Nervige Diskussionen und stundenlange Sitzungen: In Walle hat ihr ortspolitisches Ehrenamt den Mitgliedern des Stadtteilbeirats in den vergangenen vier Jahren einiges an Energie abverlangt. Bekanntlich war die Stimmung dort merklich angespannt angesichts der heftigen Auseinandersetzungen zwischen den Fraktionen von SPD, CDU, Grünen und Linken auf der einen Seite und AfD-Vertreter Gerald Höns auf der anderen. „Wer wird schon gerne vor das Verwaltungsgericht gezerrt“, merkte dazu kürzlich der scheidende Waller Beiratssprecher Wolfgang Golinski (SPD) an, der außerdem sagt: „Dass man sich über die Geschäftsordnung auseinandersetzen muss, ist ärgerlich. Diese Zeit fehlt uns dann für andere wichtige Themen. Ich wünsche so etwas auch den anderen Beiräten nicht.“ Wer also jetzt in Walle in den Startlöchern steht, um sich dort in den kommenden vier Jahren im Beirat zu engagieren, der verdient dafür ganz besonderen Respekt.
Tatsächlich deutet sich dabei innerhalb des Gremiums durchaus so etwas wie ein personeller Umbruch an, denn die Namen mehrerer langjähriger Beiratsmitglieder tauchen auf dem Stimmzettel nicht mehr auf. „Ich habe fast 20 Jahre lang engagiert im Beirat mitgearbeitet. Nun sind auch mal andere dran“, sagt etwa die Grünen-Fraktionssprecherin und langjährige stellvertretende Waller Beiratssprecherin Cecilie Eckler-von Gleich. Sie wird sich im Mai nicht mehr zur Wahl stellen und plädiert für einen Generationswechsel innerhalb ihrer Partei. Dabei müssten die Abendsitzungen aber auch zur persönlichen Lebensphase passen – wie es zum Beispiel bei Brunhilde Wilhelm der Fall ist, die bislang Sachkundige Bürgerin war und nun auf Platz eins der Waller Grünen-Liste kandidiert.

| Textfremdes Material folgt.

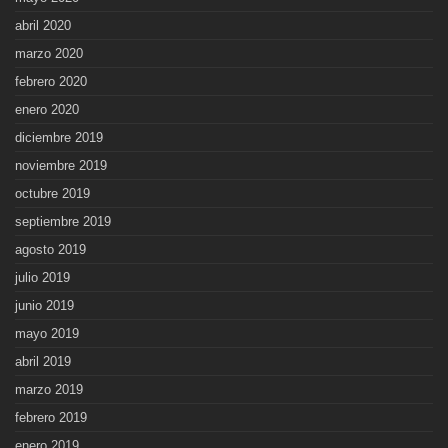
abril 2020
marzo 2020
febrero 2020
enero 2020
diciembre 2019
noviembre 2019
octubre 2019
septiembre 2019
agosto 2019
julio 2019
junio 2019
mayo 2019
abril 2019
marzo 2019
febrero 2019
enero 2019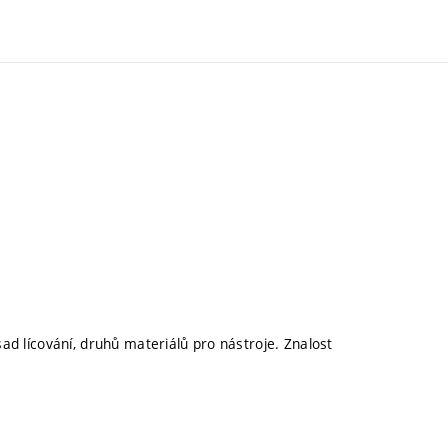
sad lícování, druhů materiálů pro nástroje. Znalost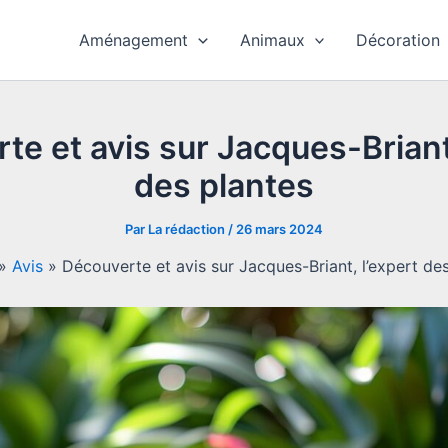
Aménagement
Animaux
Décoration
te et avis sur Jacques-Briant,
des plantes
Par
La rédaction
/
26 mars 2024
»
Avis
»
Découverte et avis sur Jacques-Briant, l’expert de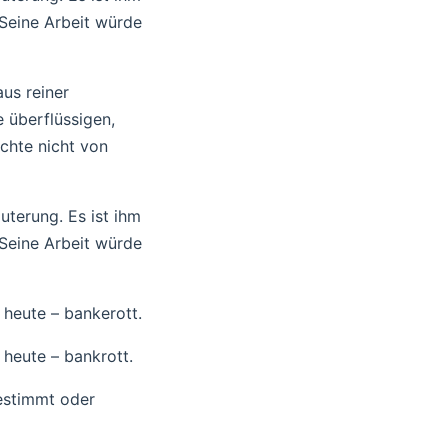
Seine Arbeit würde
aus reiner
 überflüssigen,
chte nicht von
uterung. Es ist ihm
Seine Arbeit würde
 heute – bankerott.
 heute – bankrott.
bestimmt oder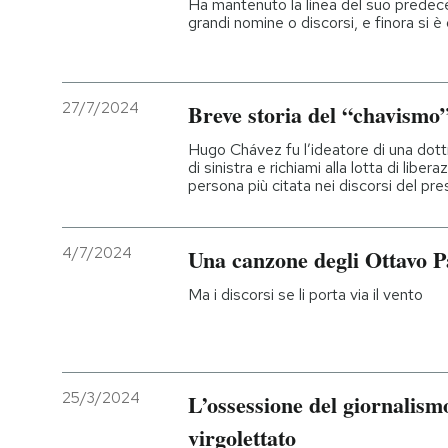
Ha mantenuto la linea del suo predece
grandi nomine o discorsi, e finora si 
27/7/2024
Breve storia del “chavismo
Hugo Chávez fu l’ideatore di una dott
di sinistra e richiami alla lotta di liber
persona più citata nei discorsi del p
4/7/2024
Una canzone degli Ottavo P
Ma i discorsi se li porta via il vento
25/3/2024
L’ossessione del giornalismo 
virgolettato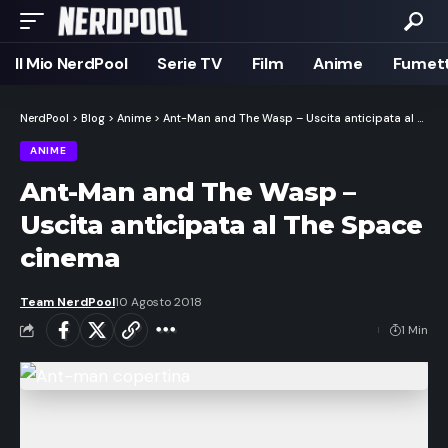
Il Mio NerdPool
Serie TV
Film
Anime
Fumett
NerdPool
>
Blog
>
Anime
>
Ant-Man and The Wasp – Uscita anticipata al The Space cinema
ANIME
Ant-Man and The Wasp –
Uscita anticipata al The Space
cinema
Team NerdPool
10 Agosto 2018
1 Min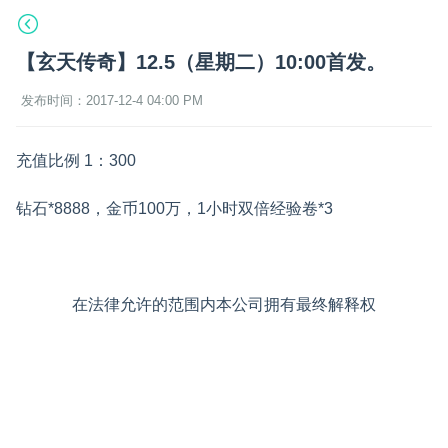
【玄天传奇】12.5（星期二）10:00首发。
发布时间：2017-12-4 04:00 PM
充值比例 1：300
钻石*8888，金币100万，1小时双倍经验卷*3
在法律允许的范围内本公司拥有最终解释权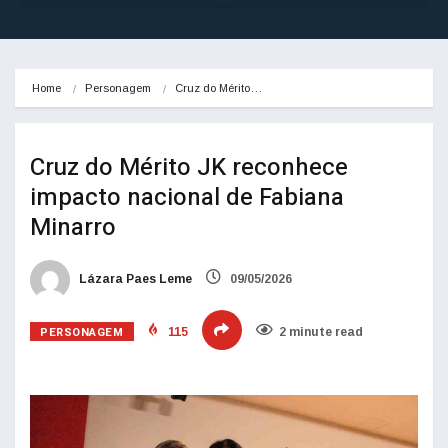
Home
Personagem
Cruz do Mérito…
Cruz do Mérito JK reconhece
impacto nacional de Fabiana
Minarro
Lázara Paes Leme
09/05/2026
PERSONAGEM
115
2 minute read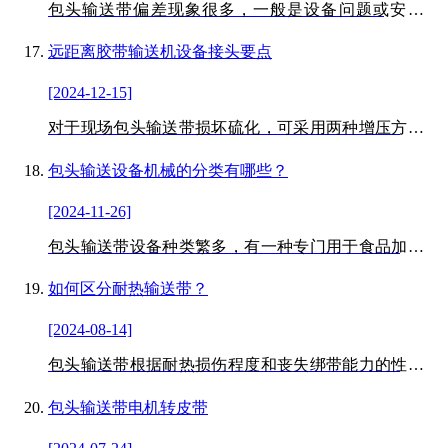
包头输送带偏差现象很多，一般是设备问题或安装问
题，带生产问题也会导致设备运行偏差。
远距离胶带输送机设备接头要点
[2024-12-15]
对于现场包头输送带损坏硫化，可采用两种增压方法，
一种是热硫化设备紧固后的单次加压，另一种是实施不
同阶段的增压。
包头输送设备机械的分类有哪些？
[2024-11-26]
包头输送带设备种类繁多，有一种专门用于食品加工运
输的食品输送机叫食品输送机，食品输送机有哪些材料
和型号？
如何区分耐热输送带？
[2024-08-14]
包头输送带根据耐热损伤程度和丧失绑带能力的性能等
级而有所不同。耐热绑带材料分为三元乙丙橡胶或丁苯
橡胶生产加工的覆盖比，高强度渗透聚酯帆布和棉帆布
包头输送带电机转皮带
带作为输送带的强层。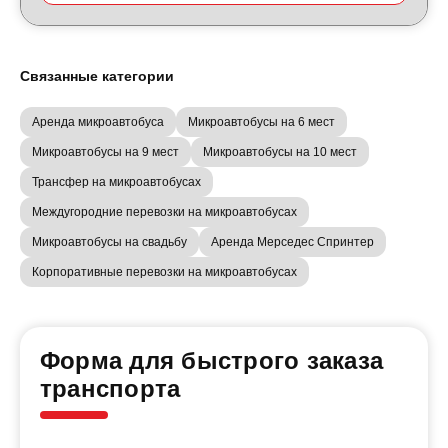
Связанные категории
Аренда микроавтобуса
Микроавтобусы на 6 мест
Микроавтобусы на 9 мест
Микроавтобусы на 10 мест
Трансфер на микроавтобусах
Междугородние перевозки на микроавтобусах
Микроавтобусы на свадьбу
Аренда Мерседес Спринтер
Корпоративные перевозки на микроавтобусах
Форма для быстрого заказа
транспорта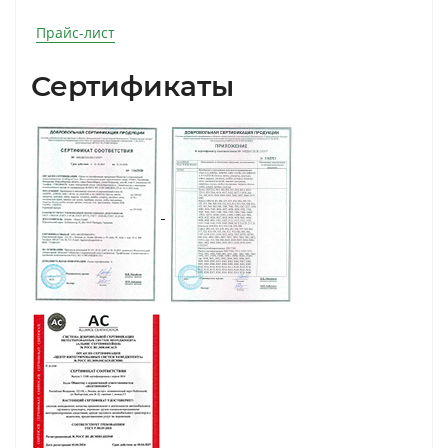
Прайс-лист
Сертификаты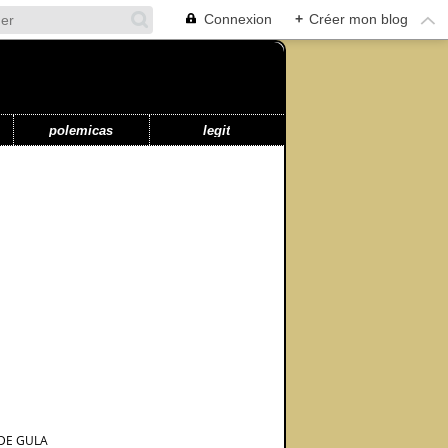
Connexion
+
Créer mon blog
polemicas
legit
 DE GULA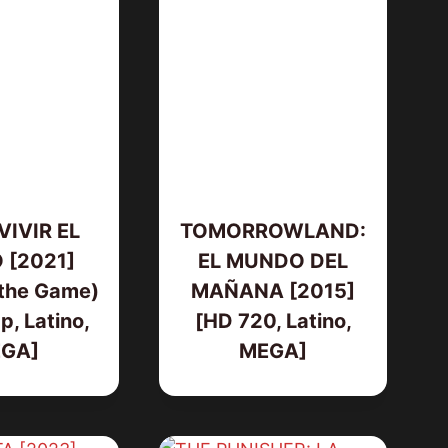
IVIR EL
TOMORROWLAND:
 [2021]
EL MUNDO DEL
 the Game)
MAÑANA [2015]
, Latino,
[HD 720, Latino,
AMOS DEL UNIVERSO [2026] (Mas
of the Universe) [HD 720p,
GA]
MEGA]
Latino/Inglés]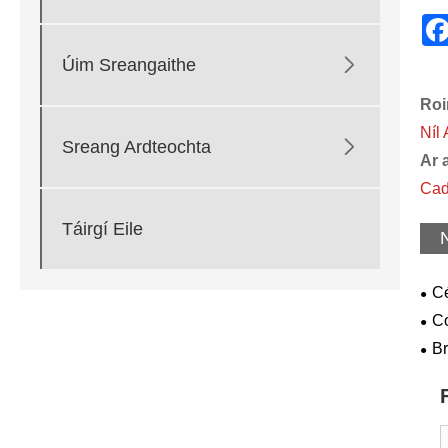

Úim Sreangaithe
Roi
Níl

Sreang Ardteochta
Ar 
Cad
Táirgí Eile
Cé
Bon
Co
Dei
Bab
Br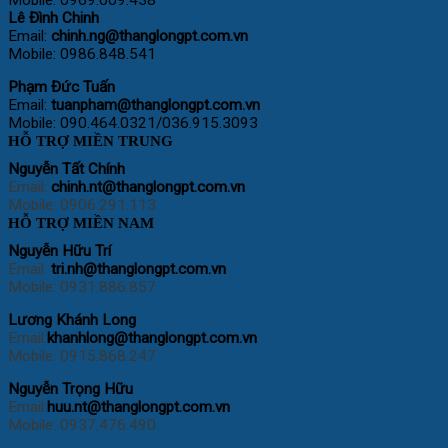
Lê Đình Chinh
Email:
chinh.ng@thanglongpt.com.vn
Mobile: 0986.848.541
Phạm Đức Tuấn
Email:
tuanpham@thanglongpt.com.vn
Mobile: 090.464.0321/036.915.3093
HỖ TRỢ MIỀN TRUNG
Nguyễn Tất Chính
Email:
chinh.nt@thanglongpt.com.vn
Mobile: 0906.291.113
HỖ TRỢ MIỀN NAM
Nguyễn Hữu Trí
Email:
tri.nh@thanglongpt.com.vn
Mobile: 0931.886.857
Lương Khánh Long
Email:
khanhlong@thanglongpt.com.vn
Mobile: 0915.868.247
Nguyễn Trọng Hữu
Email:
huu.nt@thanglongpt.com.vn
Mobile: 0937.476.490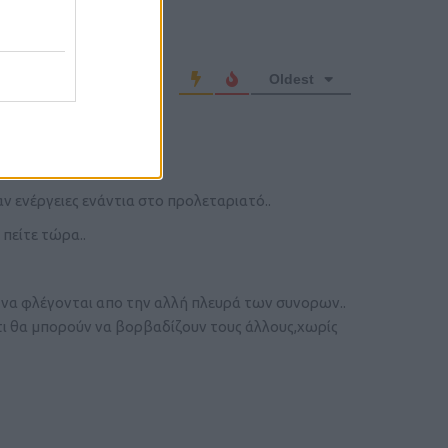
o comment
Oldest
ν ενέργειες ενάντια στο προλεταριατό..
 πείτε τώρα..
ς να φλέγονται απο την αλλή πλευρά των συνορων..
αν οτι θα μπορούν να βορβαδίζουν τους άλλους,χωρίς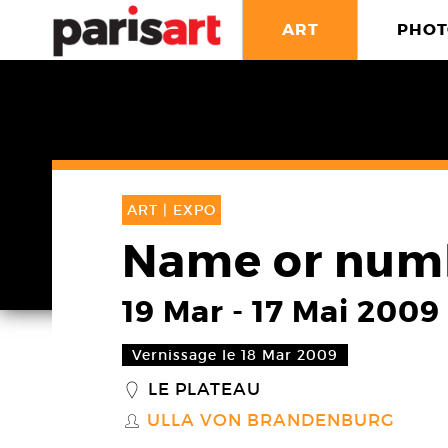
ART
PHOT
ART |
EXPO
Name or num
19 Mar
-
17 Mai 2009
Vernissage le 18 Mar 2009
LE PLATEAU
_
ULLA VON BRANDENBURG
S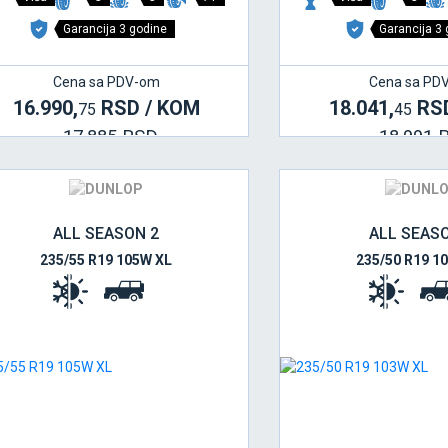
Garancija 3 godine
Garancija 3
Cena sa PDV-om
Cena sa PD
16.990,
RSD / KOM
18.041,
RSD
75
45
17.885 RSD
18.991 
ALL SEASON 2
ALL SEAS
235/55 R19 105W XL
235/50 R19 1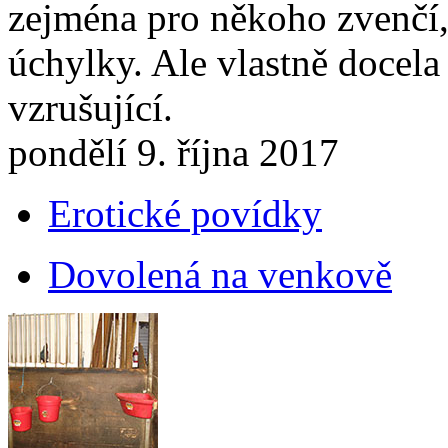
zejména pro někoho zvenčí, k
úchylky. Ale vlastně docela
vzrušující.
pondělí 9. října 2017
Erotické povídky
Dovolená na venkově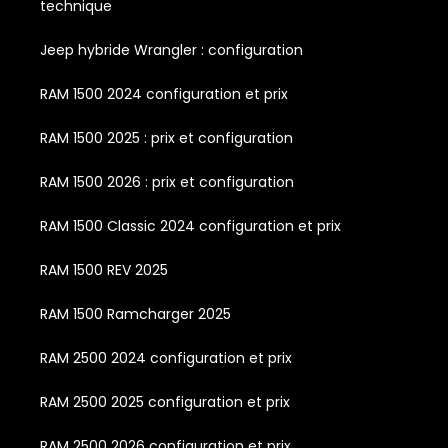
technique
Jeep hybride Wrangler : configuration
RAM 1500 2024 configuration et prix
RAM 1500 2025 : prix et configuration
RAM 1500 2026 : prix et configuration
RAM 1500 Classic 2024 configuration et prix
RAM 1500 REV 2025
RAM 1500 Ramcharger 2025
RAM 2500 2024 configuration et prix
RAM 2500 2025 configuration et prix
RAM 2500 2026 configuration et prix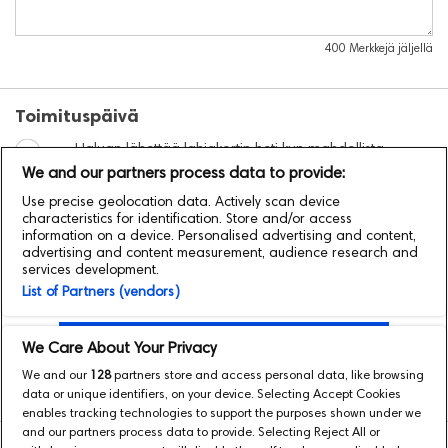
400
Merkkejä jäljellä
Toimituspäivä
Haluan lähettää lahjakortin heti kun mahdollista
We and our partners process data to provide:
Haluan lähettää lahjakortin valittuna ajankohtana:
Use precise geolocation data. Actively scan device
Aikavyöhyke on UTC+2.
Valitse
toinen aikavyöhyke
characteristics for identification. Store and/or access
information on a device. Personalised advertising and content,
advertising and content measurement, audience research and
services development.
Lisää e-Lahjakortti
List of Partners (vendors)
Siirry maksuvaiheeseen
We Care About Your Privacy
We and our
128
partners store and access personal data, like browsing
data or unique identifiers, on your device. Selecting Accept Cookies
enables tracking technologies to support the purposes shown under we
and our partners process data to provide. Selecting Reject All or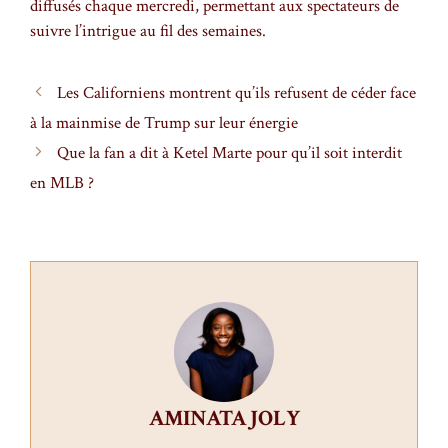
diffusés chaque mercredi, permettant aux spectateurs de
suivre l’intrigue au fil des semaines.
Les Californiens montrent qu’ils refusent de céder face
à la mainmise de Trump sur leur énergie
Que la fan a dit à Ketel Marte pour qu’il soit interdit
en MLB ?
AMINATA JOLY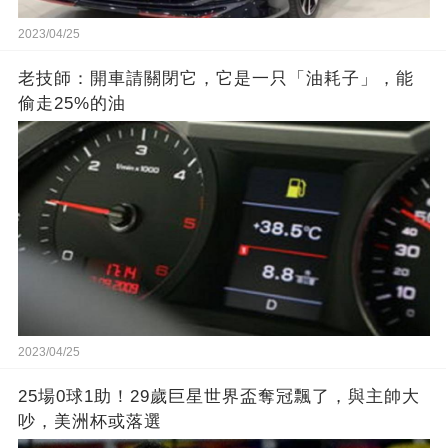
2023/04/25
老技師：開車請關閉它，它是一只「油耗子」，能
偷走25%的油
2023/04/25
25場0球1助！29歲巨星世界盃奪冠飄了，與主帥大
吵，美洲杯或落選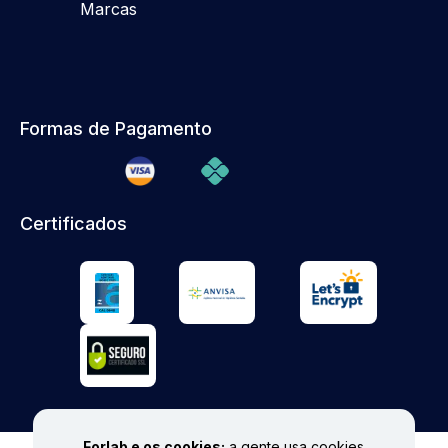
Marcas
Formas de Pagamento
Certificados
Forlab e os cookies:
a gente usa cookies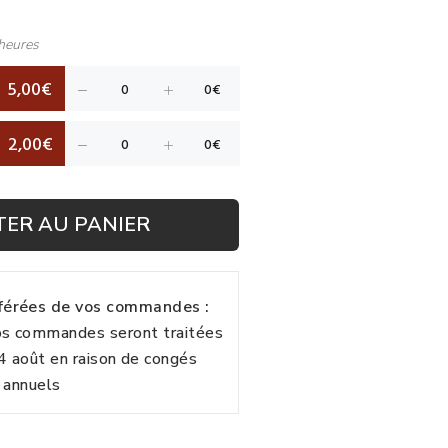
heures
5,00€
2,00€
TER AU PANIER
fférées de vos commandes :
vos commandes seront traitées
24 août en raison de congés
annuels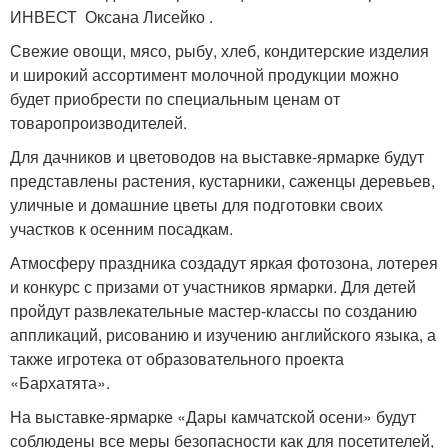
ИНВЕСТ Оксана Лисейко .
Свежие овощи, мясо, рыбу, хлеб, кондитерские изделия
и широкий ассортимент молочной продукции можно
будет приобрести по специальным ценам от
товаропроизводителей.
Для дачников и цветоводов на выставке-ярмарке будут
представлены растения, кустарники, саженцы деревьев,
уличные и домашние цветы для подготовки своих
участков к осенним посадкам.
Атмосферу праздника создадут яркая фотозона, лотерея
и конкурс с призами от участников ярмарки. Для детей
пройдут развлекательные мастер-классы по созданию
аппликаций, рисованию и изучению английского языка, а
также игротека от образовательного проекта
«Бархатята».
На выставке-ярмарке «Дары камчатской осени» будут
соблюдены все меры безопасности как для посетителей,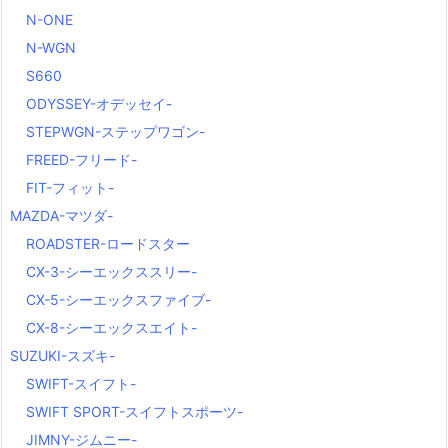
N-ONE
N-WGN
S660
ODYSSEY-オデッセイ-
STEPWGN-ステップワゴン-
FREED-フリード-
FIT-フィット-
MAZDA-マツダ-
ROADSTER-ロードスター
CX-3-シーエックススリー-
CX-5-シーエックスファイブ-
CX-8-シーエックスエイト-
SUZUKI-スズキ-
SWIFT-スイフト-
SWIFT SPORT-スイフトスポーツ-
JIMNY-ジムニー-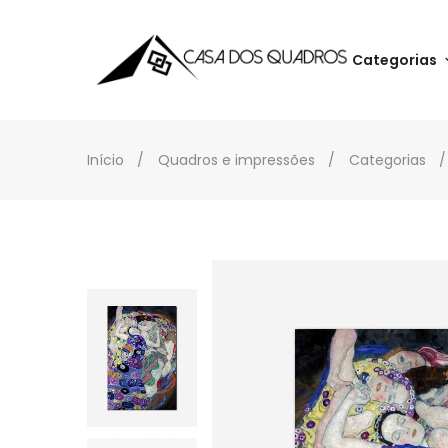
Categorias
Início
Quadros e impressões
Categorias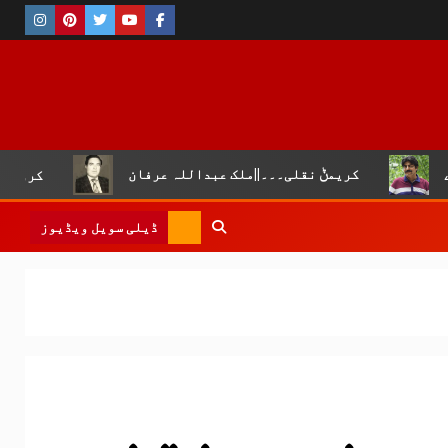
کریمݨ نقلی۔۔۔||ملک عبداللہ عرفان
کروڑ لال عیسن :چو
ڈیلی سویل ویڈیوز
یں غیرمنتخب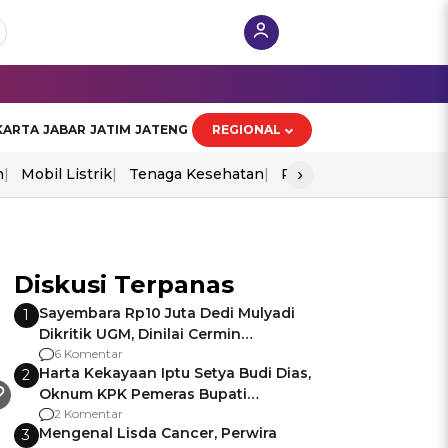
KARTA
JABAR
JATIM
JATENG
REGIONAL
›
n
Mobil Listrik
Tenaga Kesehatan
Perang As-Iran
Ekon
Diskusi Terpanas
Sayembara Rp10 Juta Dedi Mulyadi
1
Dikritik UGM, Dinilai Cermin
Gagalnya Negara Jamin Keamanan
6 Komentar
Harta Kekayaan Iptu Setya Budi Dias,
2
Oknum KPK Pemeras Bupati
Pemalang
2 Komentar
Mengenal Lisda Cancer, Perwira
3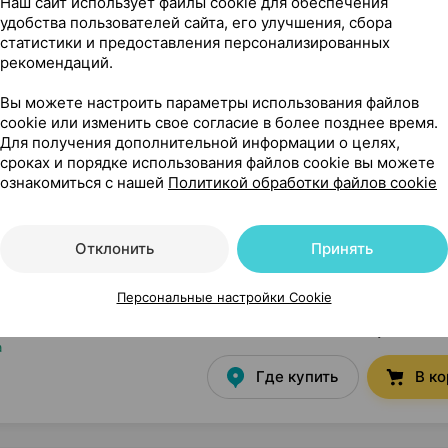
Наш сайт использует файлы cookie для обеспечения
удобства пользователей сайта, его улучшения, сбора
статистики и предоставления персонализированных
рекомендаций.
58,72 — 71
г
×
60
Вы можете настроить параметры использования файлов
Где купить
В к
cookie или изменить свое согласие в более позднее время.
Для получения дополнительной информации о целях,
сроках и порядке использования файлов cookie вы можете
ознакомиться с нашей
Политикой обработки файлов cookie
22,08 — 26
×
30
а
Где купить
В к
Отклонить
Принять
Персональные настройки Cookie
35,12 — 4
×
60
а
Где купить
В к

Auf Platz vier kandidiert Christof Schäffer, bisher Sachkundiger Bürger. Bisherige Mitglieder wie Karsten Seidel und engagierte Namen wie Petra Fritsche-Ejemole und Bärbel Schaudin-Fischer finden sich weiter hinten auf der Liste – es könnten in der Fraktion also einige neue Gesichter auftauchen. Denn auch Bildungsausschusssprecher Jupp Heseding tritt in diesem Jahr nicht wieder für den Beirat an. „Wir haben uns entschieden, dass nun andere dran sind. Wir haben eine ganze Menge gemacht und es gibt Projekte, an denen ich vielleicht weiterhin beteiligt bin. Aber dann in einer anderen Rolle“, sagt er.
Und auch der Posten des Beiratssprechers wird nach den Beiratswahlen am 26. Mai neu besetzt sein: Nach mehr als 30 Jahren Beiratsarbeit, davon sechs als Sprecher des Gremiums, zieht sich Wolfgang Golinski zurück. „Ich bin in einem Alter, wo man sagt: Es gibt auch noch ein Leben nach dem Beirat“, sagt er dazu und setzt direkt nach: „Beiratsarbeit ist spannend, ich kann das nur jedem empfehlen. An den Stellschrauben im Stadtteil mitzudrehen – das ist wichtig. Mal verliert man, mal gewinnt man. Aber die Arbeit als Interessenvertreter für Walle ist höchst wichtig.“
Auch Golinskis Fraktionskollege Hans-Dieter Köhn tritt nicht mehr zur Wahl an. Kommunalpolitische Erfahrung ist in den Reihen der 17 SPD-Kandidaten gleichwohl vorhanden. So vertreten Brigitte Grziwa-Pohlmann, Hauke van Almelo und Nicoletta Witt, deren Namen sich auf Platz zwei bis vier der Liste finden, schon jetzt die SPD im Beirat und die Kandidaten Thorsten Jahn, Adelarisa Kedenburg, Christian Boiselle, Angela Stoklosinski, Sonja Kapp und Udo Schmidt sind bereits als Sachkundige Bürger dabei. Auf Platz eins tritt außerdem Jürgen Pohlmann an, der sich nach 20 Jahren als Bürgerschaftsabgeordneter und baupolitischer Sprecher der SPD-Fraktion nun schwerpunktmäßig der Ortspolitik zuwendet.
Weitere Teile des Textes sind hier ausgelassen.